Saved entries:
⟨
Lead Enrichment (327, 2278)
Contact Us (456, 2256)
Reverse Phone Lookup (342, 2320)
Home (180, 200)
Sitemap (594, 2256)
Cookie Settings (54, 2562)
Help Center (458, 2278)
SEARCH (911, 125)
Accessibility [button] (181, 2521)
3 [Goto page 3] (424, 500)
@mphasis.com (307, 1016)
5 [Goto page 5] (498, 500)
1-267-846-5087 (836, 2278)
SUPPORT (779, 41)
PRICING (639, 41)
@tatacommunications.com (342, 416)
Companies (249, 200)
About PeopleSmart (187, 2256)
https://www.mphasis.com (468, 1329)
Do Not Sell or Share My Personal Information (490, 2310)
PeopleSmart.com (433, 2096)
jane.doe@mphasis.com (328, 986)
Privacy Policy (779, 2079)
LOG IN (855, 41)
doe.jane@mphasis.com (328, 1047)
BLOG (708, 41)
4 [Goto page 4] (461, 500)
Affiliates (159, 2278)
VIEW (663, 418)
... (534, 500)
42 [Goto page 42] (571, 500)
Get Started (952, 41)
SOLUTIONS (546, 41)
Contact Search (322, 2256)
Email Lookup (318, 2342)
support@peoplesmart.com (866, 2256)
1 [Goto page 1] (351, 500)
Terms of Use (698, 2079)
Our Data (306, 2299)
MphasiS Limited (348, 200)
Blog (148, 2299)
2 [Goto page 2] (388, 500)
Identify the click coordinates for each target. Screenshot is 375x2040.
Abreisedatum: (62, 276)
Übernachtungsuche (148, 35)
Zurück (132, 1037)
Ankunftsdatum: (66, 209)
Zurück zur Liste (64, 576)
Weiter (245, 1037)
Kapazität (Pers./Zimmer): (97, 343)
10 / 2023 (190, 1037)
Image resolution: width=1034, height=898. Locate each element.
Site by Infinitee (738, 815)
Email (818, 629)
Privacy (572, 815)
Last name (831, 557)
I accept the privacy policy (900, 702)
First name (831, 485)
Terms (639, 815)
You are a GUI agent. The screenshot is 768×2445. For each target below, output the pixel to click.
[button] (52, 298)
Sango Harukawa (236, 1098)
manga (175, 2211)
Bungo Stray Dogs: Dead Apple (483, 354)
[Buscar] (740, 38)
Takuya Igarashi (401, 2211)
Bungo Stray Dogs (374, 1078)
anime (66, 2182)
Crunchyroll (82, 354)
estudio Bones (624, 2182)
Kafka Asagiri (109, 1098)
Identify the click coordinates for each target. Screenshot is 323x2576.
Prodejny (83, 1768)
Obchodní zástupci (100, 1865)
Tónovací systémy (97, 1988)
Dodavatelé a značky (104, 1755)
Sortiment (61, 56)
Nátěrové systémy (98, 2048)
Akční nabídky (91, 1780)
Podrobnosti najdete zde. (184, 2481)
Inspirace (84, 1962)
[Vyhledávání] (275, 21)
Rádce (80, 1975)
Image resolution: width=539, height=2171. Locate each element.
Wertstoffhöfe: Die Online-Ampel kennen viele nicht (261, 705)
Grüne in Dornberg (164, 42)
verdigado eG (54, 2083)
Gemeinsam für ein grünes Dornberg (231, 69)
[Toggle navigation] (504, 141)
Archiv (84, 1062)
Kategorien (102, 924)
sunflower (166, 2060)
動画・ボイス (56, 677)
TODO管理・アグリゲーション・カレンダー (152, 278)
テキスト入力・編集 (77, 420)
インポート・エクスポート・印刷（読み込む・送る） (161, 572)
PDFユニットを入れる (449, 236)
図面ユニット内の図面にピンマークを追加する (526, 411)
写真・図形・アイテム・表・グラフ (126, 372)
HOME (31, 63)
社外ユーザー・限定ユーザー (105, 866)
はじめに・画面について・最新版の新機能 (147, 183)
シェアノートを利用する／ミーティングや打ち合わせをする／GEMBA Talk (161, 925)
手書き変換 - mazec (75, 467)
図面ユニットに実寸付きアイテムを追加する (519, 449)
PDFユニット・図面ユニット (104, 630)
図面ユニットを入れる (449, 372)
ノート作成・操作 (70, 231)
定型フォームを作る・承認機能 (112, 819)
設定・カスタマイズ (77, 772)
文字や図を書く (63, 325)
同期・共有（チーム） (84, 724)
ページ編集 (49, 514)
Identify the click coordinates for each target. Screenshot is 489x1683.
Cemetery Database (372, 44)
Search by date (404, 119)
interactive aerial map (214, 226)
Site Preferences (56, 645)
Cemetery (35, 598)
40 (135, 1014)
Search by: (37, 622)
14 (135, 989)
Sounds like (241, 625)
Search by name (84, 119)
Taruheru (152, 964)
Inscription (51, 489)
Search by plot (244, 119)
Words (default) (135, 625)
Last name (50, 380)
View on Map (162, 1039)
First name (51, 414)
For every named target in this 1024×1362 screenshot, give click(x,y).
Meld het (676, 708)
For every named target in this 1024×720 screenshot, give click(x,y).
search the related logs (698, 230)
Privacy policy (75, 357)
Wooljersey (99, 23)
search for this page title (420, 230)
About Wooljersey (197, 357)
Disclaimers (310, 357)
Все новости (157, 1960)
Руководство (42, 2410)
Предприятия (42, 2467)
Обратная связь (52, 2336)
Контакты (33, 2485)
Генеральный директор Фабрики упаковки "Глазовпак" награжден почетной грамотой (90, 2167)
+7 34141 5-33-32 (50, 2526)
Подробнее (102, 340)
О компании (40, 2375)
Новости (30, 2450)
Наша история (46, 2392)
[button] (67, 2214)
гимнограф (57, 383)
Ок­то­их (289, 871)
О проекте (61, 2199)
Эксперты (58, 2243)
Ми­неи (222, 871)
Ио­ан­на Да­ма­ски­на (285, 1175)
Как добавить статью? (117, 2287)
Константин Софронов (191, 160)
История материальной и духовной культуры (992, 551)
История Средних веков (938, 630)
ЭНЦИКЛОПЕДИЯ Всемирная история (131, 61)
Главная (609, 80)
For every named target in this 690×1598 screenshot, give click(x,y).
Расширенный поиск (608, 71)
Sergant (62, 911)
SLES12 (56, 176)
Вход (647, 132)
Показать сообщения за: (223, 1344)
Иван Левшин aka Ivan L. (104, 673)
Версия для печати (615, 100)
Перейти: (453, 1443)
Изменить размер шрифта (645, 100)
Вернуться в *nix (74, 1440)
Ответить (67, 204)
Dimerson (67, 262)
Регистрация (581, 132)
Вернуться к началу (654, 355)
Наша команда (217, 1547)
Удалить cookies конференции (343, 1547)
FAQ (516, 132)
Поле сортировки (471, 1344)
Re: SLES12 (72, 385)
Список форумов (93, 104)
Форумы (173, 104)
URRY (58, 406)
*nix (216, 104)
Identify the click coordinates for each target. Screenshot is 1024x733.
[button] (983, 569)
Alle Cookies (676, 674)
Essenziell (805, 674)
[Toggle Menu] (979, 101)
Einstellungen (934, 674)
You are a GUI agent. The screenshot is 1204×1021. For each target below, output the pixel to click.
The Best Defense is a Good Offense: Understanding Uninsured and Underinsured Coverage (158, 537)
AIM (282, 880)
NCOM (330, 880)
⟩
- PROBLEM TO SOLVE:
Word for word, restate the lines above from the line containing "Companies (249, 200)" through the line containing "Image resolution: width=1034, height=898.", with both included and nothing else.

- RESPONSE AREA:
Companies (249, 200)
About PeopleSmart (187, 2256)
https://www.mphasis.com (468, 1329)
Do Not Sell or Share My Personal Information (490, 2310)
PeopleSmart.com (433, 2096)
jane.doe@mphasis.com (328, 986)
Privacy Policy (779, 2079)
LOG IN (855, 41)
doe.jane@mphasis.com (328, 1047)
BLOG (708, 41)
4 [Goto page 4] (461, 500)
Affiliates (159, 2278)
VIEW (663, 418)
... (534, 500)
42 [Goto page 42] (571, 500)
Get Started (952, 41)
SOLUTIONS (546, 41)
Contact Search (322, 2256)
Email Lookup (318, 2342)
support@peoplesmart.com (866, 2256)
1 [Goto page 1] (351, 500)
Terms of Use (698, 2079)
Our Data (306, 2299)
MphasiS Limited (348, 200)
Blog (148, 2299)
2 [Goto page 2] (388, 500)
Identify the click coordinates for each target. Screenshot is 375x2040.
Abreisedatum: (62, 276)
Übernachtungsuche (148, 35)
Zurück (132, 1037)
Ankunftsdatum: (66, 209)
Zurück zur Liste (64, 576)
Weiter (245, 1037)
Kapazität (Pers./Zimmer): (97, 343)
10 / 2023 (190, 1037)
Image resolution: width=1034, height=898. Locate each element.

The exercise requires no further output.